[ASSIGNMENT] Lines from the beginning of the entries up to and including the one with "interativa de consumir conteúdo. Com uma" must be duplicated word for word; leave out all others.

[RECORD SET]
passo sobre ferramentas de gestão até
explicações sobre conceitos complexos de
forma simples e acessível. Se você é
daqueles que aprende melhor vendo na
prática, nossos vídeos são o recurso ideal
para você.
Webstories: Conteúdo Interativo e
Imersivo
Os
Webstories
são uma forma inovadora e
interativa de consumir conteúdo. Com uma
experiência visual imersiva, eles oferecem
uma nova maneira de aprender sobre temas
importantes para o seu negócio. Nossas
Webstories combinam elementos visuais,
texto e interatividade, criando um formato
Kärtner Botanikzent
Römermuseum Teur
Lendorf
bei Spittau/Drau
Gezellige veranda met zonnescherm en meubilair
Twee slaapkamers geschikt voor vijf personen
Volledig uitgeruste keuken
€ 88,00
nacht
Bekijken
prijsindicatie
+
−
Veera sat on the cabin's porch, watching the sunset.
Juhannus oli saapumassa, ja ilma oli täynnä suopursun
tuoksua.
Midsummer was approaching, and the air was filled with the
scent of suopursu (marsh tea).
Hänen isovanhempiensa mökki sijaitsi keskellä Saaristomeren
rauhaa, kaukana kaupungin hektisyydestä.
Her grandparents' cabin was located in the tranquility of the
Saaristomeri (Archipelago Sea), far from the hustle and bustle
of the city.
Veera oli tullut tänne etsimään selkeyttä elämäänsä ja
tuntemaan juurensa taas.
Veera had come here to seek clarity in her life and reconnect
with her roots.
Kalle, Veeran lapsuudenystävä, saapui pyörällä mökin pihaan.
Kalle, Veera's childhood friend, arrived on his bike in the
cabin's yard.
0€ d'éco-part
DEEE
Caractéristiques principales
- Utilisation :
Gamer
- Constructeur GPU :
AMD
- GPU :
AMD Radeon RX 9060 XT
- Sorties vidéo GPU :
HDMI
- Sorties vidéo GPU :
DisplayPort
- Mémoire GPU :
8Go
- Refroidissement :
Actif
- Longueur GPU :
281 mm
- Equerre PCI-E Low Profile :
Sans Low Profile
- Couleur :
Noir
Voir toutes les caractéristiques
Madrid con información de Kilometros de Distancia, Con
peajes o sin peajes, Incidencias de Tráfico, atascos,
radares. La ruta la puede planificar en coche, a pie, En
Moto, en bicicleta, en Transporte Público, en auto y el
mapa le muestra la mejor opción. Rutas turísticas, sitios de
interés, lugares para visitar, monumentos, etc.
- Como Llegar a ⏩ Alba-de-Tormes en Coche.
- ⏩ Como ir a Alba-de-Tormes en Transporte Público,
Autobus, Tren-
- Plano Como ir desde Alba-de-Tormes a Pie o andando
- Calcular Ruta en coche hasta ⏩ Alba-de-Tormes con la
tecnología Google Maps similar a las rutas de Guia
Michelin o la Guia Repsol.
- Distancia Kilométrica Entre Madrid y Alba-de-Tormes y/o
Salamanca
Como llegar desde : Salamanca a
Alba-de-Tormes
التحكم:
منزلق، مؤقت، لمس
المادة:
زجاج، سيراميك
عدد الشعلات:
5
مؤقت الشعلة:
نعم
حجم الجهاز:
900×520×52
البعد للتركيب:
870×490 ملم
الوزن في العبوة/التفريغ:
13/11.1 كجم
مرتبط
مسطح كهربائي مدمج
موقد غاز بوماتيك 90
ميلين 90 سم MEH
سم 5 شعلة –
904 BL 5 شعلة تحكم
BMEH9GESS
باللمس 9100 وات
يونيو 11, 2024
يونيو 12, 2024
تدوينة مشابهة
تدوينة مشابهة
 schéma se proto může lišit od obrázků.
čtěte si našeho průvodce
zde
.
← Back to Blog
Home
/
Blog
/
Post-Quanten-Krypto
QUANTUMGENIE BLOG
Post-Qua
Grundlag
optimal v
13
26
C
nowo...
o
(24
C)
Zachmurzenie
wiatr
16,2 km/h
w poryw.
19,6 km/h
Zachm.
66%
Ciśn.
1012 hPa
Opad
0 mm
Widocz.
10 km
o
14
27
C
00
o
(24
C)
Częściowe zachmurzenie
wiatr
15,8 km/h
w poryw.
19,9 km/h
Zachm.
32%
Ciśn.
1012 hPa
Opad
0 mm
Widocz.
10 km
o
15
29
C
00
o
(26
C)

[EXERCISE RESPONSE]
passo sobre ferramentas de gestão até
explicações sobre conceitos complexos de
forma simples e acessível. Se você é
daqueles que aprende melhor vendo na
prática, nossos vídeos são o recurso ideal
para você.
Webstories: Conteúdo Interativo e
Imersivo
Os
Webstories
são uma forma inovadora e
interativa de consumir conteúdo. Com uma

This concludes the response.